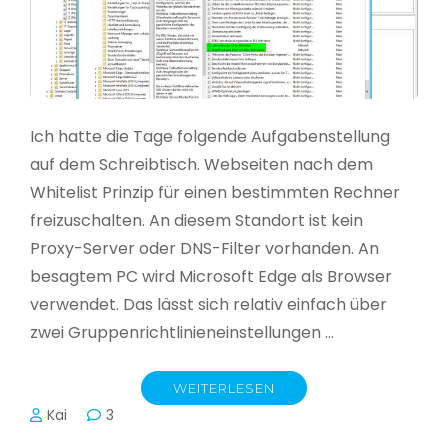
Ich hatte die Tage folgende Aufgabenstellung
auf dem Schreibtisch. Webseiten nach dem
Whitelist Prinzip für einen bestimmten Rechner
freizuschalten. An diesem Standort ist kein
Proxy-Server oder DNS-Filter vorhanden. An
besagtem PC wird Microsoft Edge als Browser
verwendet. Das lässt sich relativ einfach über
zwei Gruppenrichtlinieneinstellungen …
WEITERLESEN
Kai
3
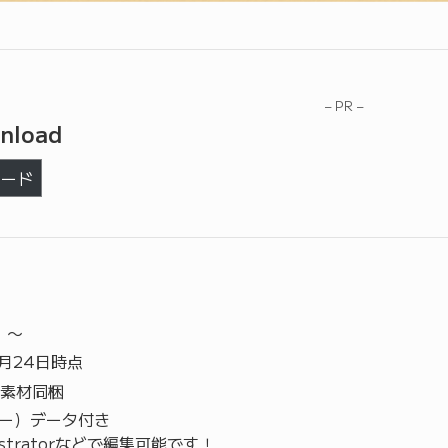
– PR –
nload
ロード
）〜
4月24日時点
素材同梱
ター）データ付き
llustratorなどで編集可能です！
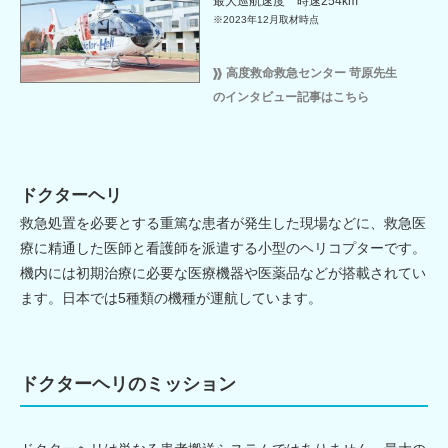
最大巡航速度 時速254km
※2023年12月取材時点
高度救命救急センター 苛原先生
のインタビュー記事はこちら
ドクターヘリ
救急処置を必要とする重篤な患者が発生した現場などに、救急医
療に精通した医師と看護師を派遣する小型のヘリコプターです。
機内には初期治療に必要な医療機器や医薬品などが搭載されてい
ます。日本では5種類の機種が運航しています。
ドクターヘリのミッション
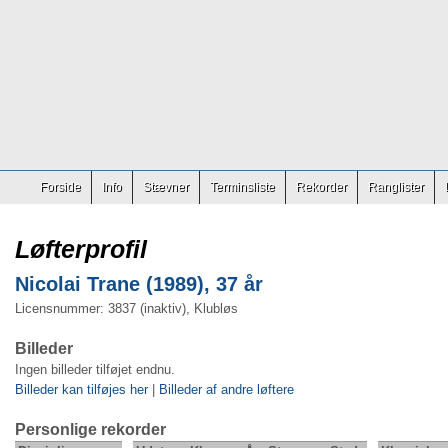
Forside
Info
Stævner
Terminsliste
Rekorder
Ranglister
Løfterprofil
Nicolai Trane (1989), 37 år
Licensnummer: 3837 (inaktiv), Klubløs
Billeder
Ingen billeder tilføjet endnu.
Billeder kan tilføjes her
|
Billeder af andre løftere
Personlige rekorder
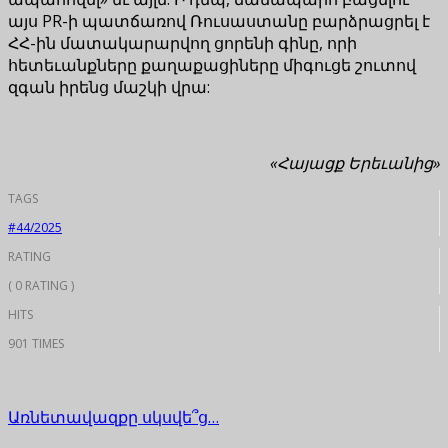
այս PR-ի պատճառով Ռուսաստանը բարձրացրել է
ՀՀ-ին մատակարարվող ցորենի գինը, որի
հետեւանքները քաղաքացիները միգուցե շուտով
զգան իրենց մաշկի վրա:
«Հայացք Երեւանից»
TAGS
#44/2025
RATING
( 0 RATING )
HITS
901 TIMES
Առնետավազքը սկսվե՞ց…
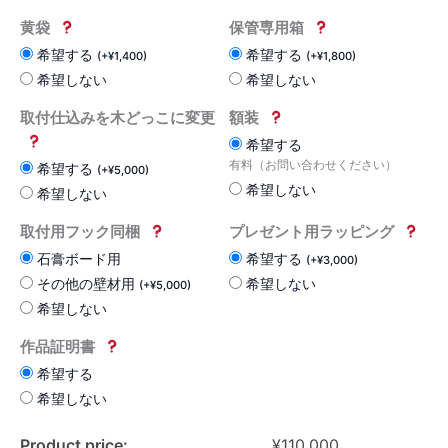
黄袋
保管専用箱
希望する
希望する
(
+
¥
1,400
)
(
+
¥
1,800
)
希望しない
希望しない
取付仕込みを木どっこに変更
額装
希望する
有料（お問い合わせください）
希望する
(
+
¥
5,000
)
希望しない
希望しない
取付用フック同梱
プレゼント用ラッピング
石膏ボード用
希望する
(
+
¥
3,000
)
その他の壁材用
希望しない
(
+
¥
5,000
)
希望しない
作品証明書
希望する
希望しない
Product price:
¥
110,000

┄┄┄┄┄┄

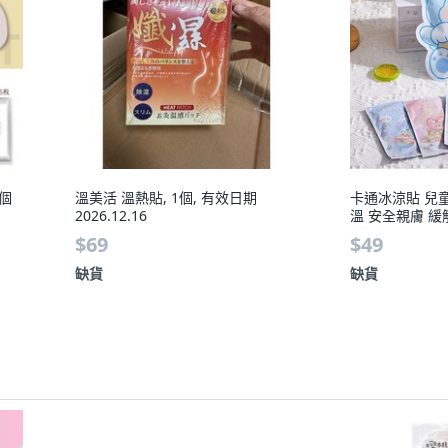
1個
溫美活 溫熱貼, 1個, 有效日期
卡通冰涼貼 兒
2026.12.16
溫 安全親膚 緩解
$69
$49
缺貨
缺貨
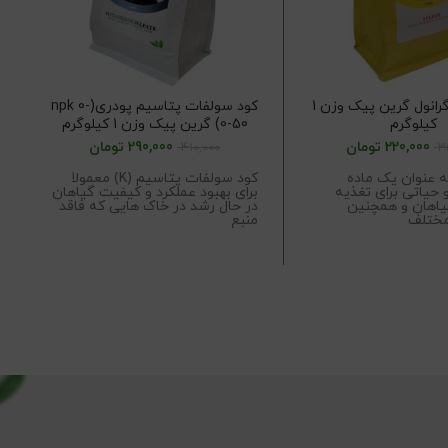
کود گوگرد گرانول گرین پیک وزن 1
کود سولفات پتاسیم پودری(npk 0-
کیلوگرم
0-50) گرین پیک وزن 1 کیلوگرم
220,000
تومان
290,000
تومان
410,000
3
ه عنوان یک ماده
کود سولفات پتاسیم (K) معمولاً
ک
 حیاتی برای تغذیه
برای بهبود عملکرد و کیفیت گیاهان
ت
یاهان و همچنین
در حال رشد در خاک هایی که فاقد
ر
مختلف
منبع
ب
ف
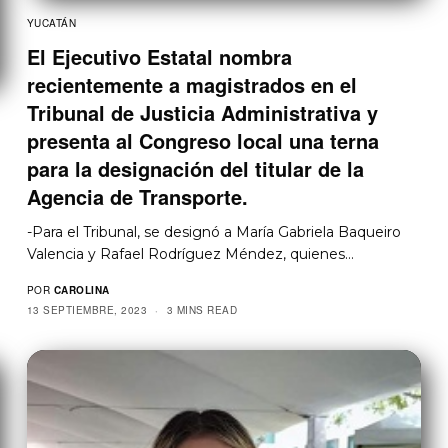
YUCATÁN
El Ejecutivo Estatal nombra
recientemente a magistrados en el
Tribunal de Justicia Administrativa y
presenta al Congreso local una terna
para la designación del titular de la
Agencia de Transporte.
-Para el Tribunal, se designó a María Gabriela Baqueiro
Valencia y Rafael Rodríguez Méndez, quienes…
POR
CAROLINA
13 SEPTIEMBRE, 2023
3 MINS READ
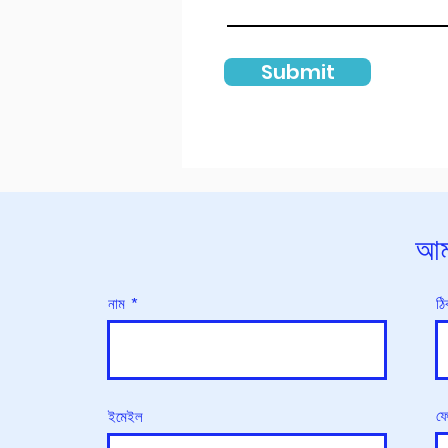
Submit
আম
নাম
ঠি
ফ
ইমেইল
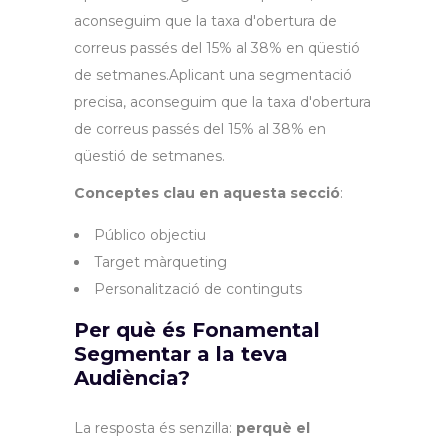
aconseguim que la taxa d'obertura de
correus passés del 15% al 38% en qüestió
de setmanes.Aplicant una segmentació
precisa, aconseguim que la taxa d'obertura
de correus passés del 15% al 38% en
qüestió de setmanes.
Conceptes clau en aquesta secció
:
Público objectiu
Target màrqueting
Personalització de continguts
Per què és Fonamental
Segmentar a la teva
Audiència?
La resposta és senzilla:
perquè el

┄┄┄┄┄┄

### Action item
Leaving out each picture, repeat exactly the lines above from the one that contains "Ich hatte die Tage folgende Aufgabenstellung" through the one that contains "Løfterprofil".

### Answer to the problem
Ich hatte die Tage folgende Aufgabenstellung
auf dem Schreibtisch. Webseiten nach dem
Whitelist Prinzip für einen bestimmten Rechner
freizuschalten. An diesem Standort ist kein
Proxy-Server oder DNS-Filter vorhanden. An
besagtem PC wird Microsoft Edge als Browser
verwendet. Das lässt sich relativ einfach über
zwei Gruppenrichtlinieneinstellungen …
WEITERLESEN
Kai
3
– PR –
nload
ロード
）〜
4月24日時点
素材同梱
ター）データ付き
llustratorなどで編集可能です！
最大巡航速度 時速254km
※2023年12月取材時点
高度救命救急センター 苛原先生
のインタビュー記事はこちら
ドクターヘリ
救急処置を必要とする重篤な患者が発生した現場などに、救急医
療に精通した医師と看護師を派遣する小型のヘリコプターです。
機内には初期治療に必要な医療機器や医薬品などが搭載されてい
ます。日本では5種類の機種が運航しています。
ドクターヘリのミッション
Forside
Info
Stævner
Terminsliste
Rekorder
Ranglister
Løfterprofil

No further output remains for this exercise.